On peut toujours rêver d’un autre modèle de démocratie, plus performant, plus juste, mais en attendant, il faut bien se baser sur la réalité. Et la réalité veut que dans une république démocratique le Chef d’Etat ne peut rien faire, s’il n’est pas porté par une majorité parlementaire claire et solide. Ce sont justement les gouvernements minoritaires qui sont condamnés à l’immobilisme. Regardez Bush en ce moment. Depuis que les Républicains ont perdu les élections parlementaires, les capacités d’action de la Maison-Blanche sont fortement réduites.
Revenons en France. Pour connaître les chances réelles d’un candidat de pouvoir mettre en oeuvre ses promesses électorales, il faut regarder le nombre de députés dont son parti dispose à l’Assemblée nationale actuellement. Et pour Bayrou, c’est plus que maigre. D’ailleurs pour les autres « petits » candidats, c’est encore pire. Mis à part les Communistes et les Verts qui ont quelques élus, les autres candidats n’en ont pas du tout.
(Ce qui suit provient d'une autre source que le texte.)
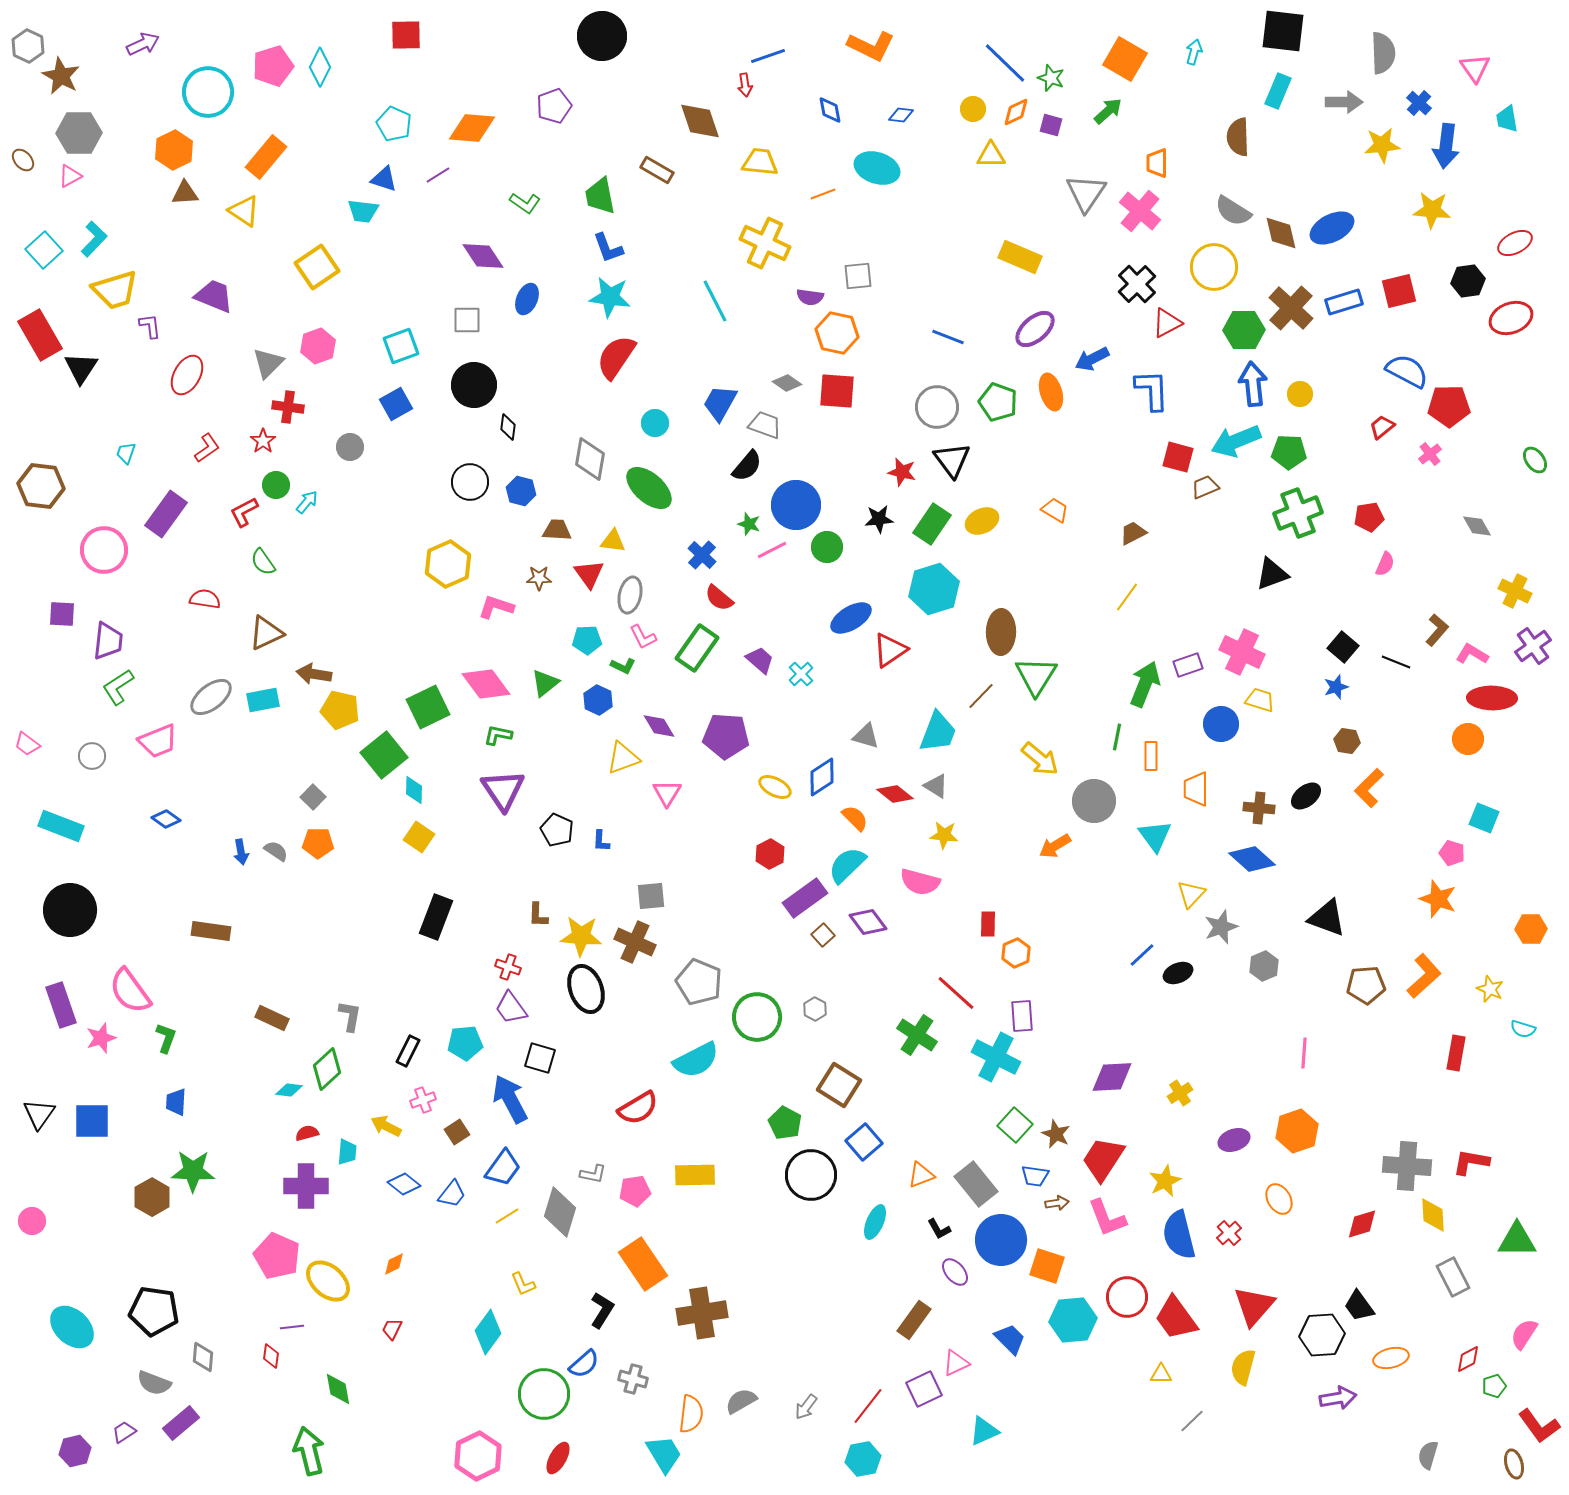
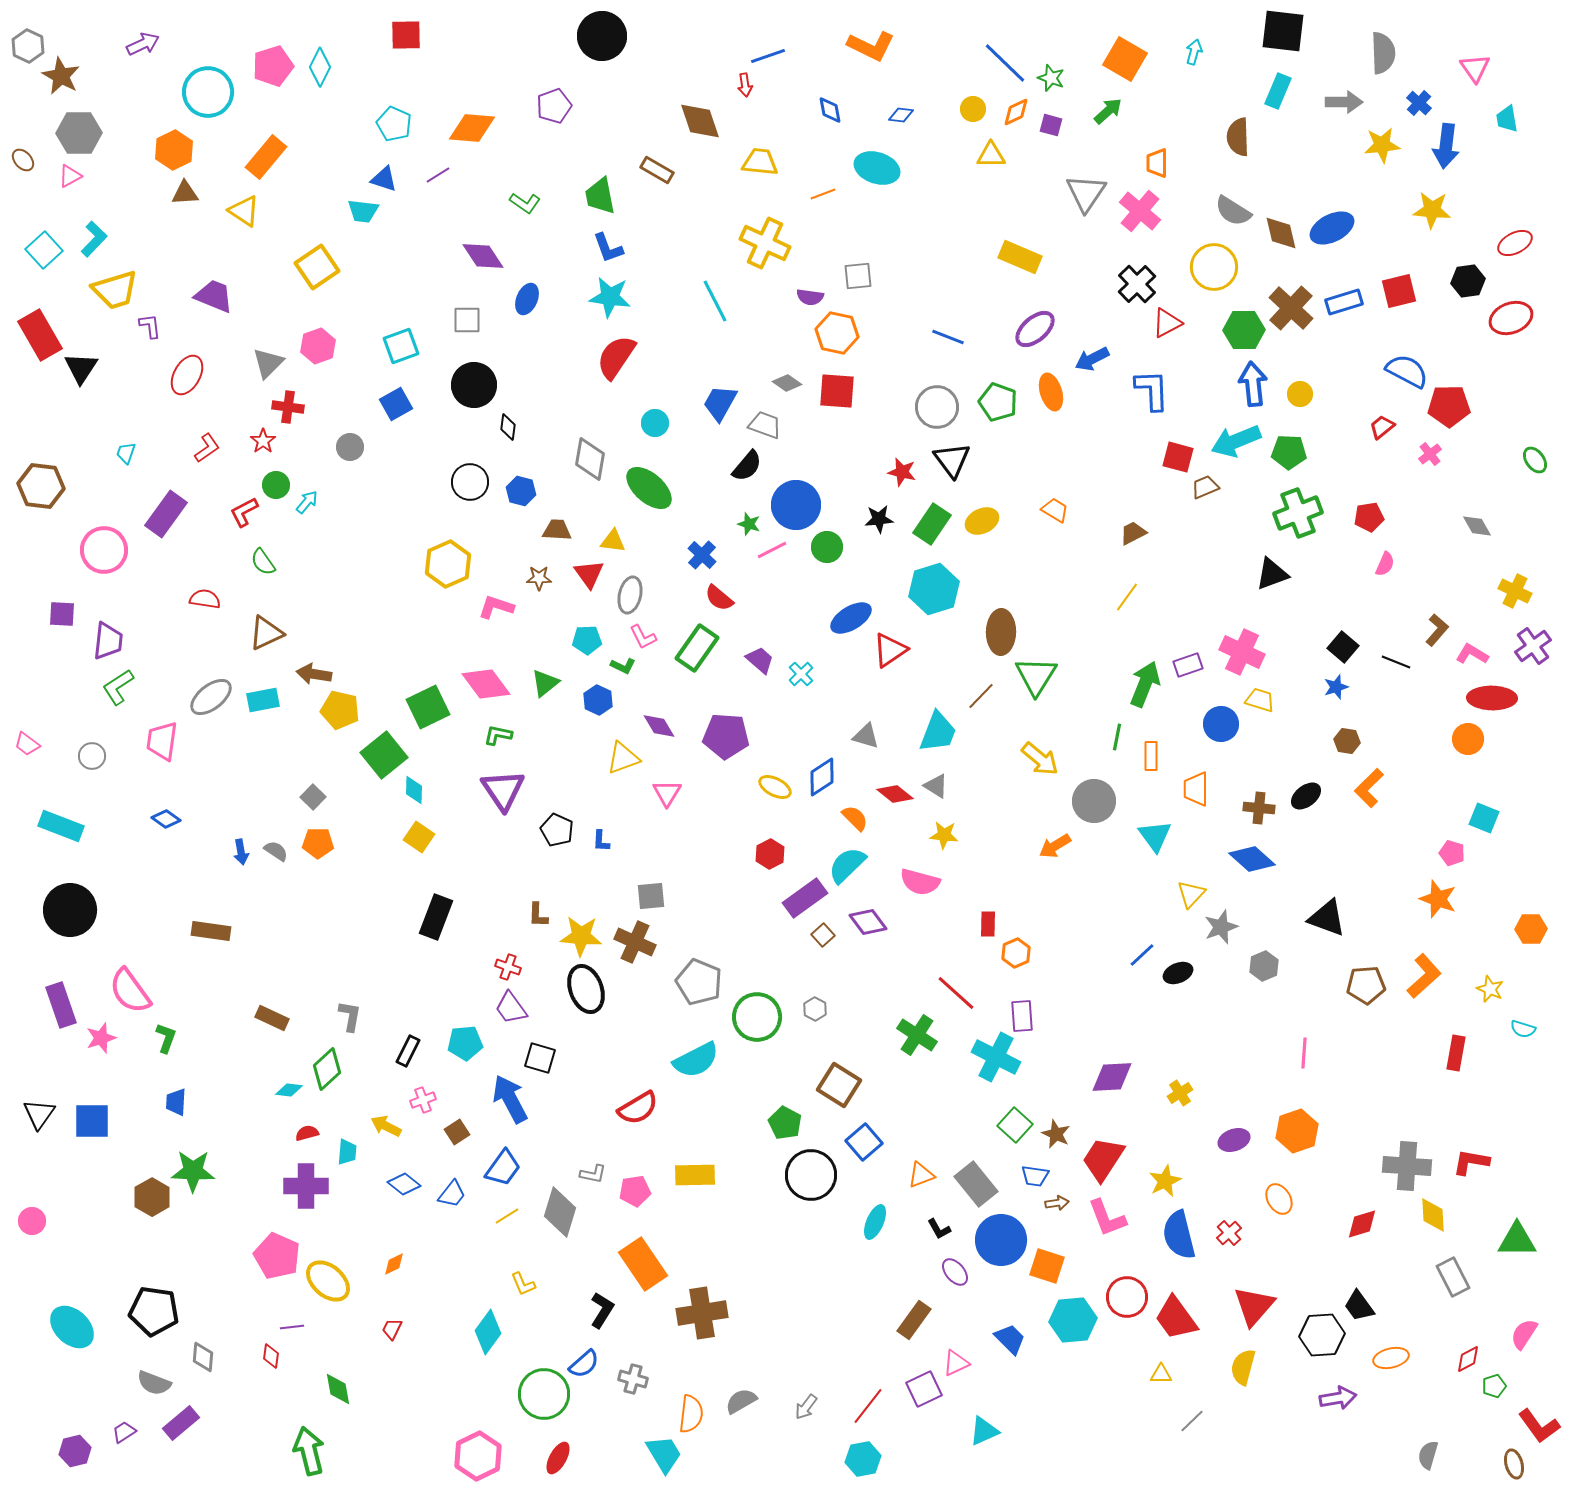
pink trapezoid at (158, 741): moved 4 px right; rotated 120 degrees clockwise
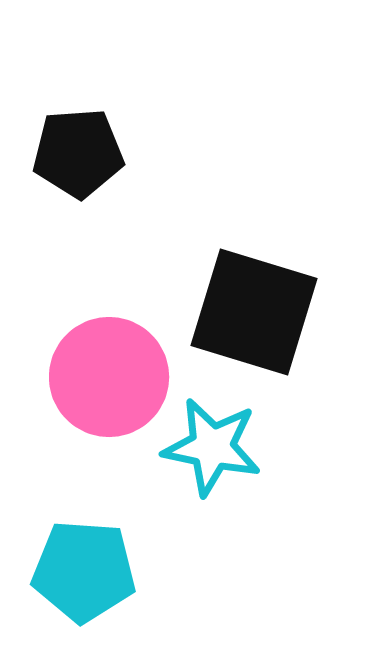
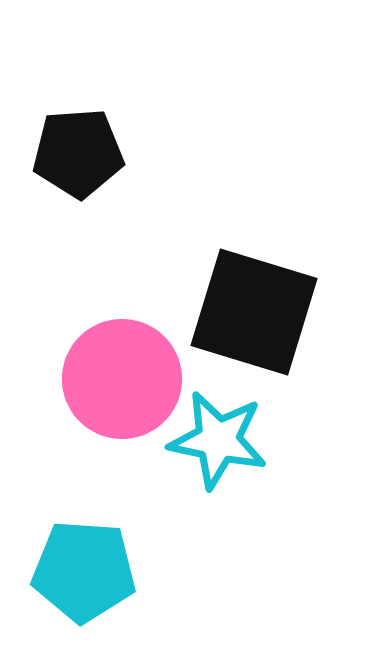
pink circle: moved 13 px right, 2 px down
cyan star: moved 6 px right, 7 px up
D’ailleurs je ne comprends pas très bien en quoi le fait de présenter une multitude de candidats à l’élection présidentielle, candidats qui n’ont aucune chance de gagner ou de mettre en œuvre leurs promesses électorales, contribue à l’avancement de la cause démocratique. Ne se trompe-t-on pas de scrutin ? Actuellement, il n’y a que deux candidats qui peuvent obtenir une majorité parlementaire, donc qui peuvent mettre en œuvre leur programme respectif, à savoir Royal et Sarkozy. Tout le reste, c’est une tromperie. Si on voulait enrichir le débat démocratique par le biais d’une plus grande diversité de programmes, cela pourrait se faire dans le cadre des élections législatives. Présenter 12 candidats aux élections présidentielles et donner aux citoyens, souvent mal informés sur les conséquences de ce qu’on leur propose, l’illusion d’un choix entre 12 n’est pas très honnête. Mais personne n’ose toucher à cette particularité bien française. Si l’élection d’un Président d’une République se fait au suffrage universel direct, comme en France, donc sur base d’un lien direct entre une personne et l’ensemble de l’électorat, alors il faut avoir l’honnêteté de dire à cet électorat que seulement 2 ou 3 personnes, dans le cas actuel seulement 2, peuvent réellement réunir les conditions nécessaires à la mise en pratique de leur programme électoral. En tout cas, l’élection de Bayrou conduirait inévitablement à une nouvelle cohabitation avec un grand risque de conflits. Car, homme de caractère qu’il est, il ne tolérera probablement pas d’être réduit à l’inauguration de chrysanthèmes.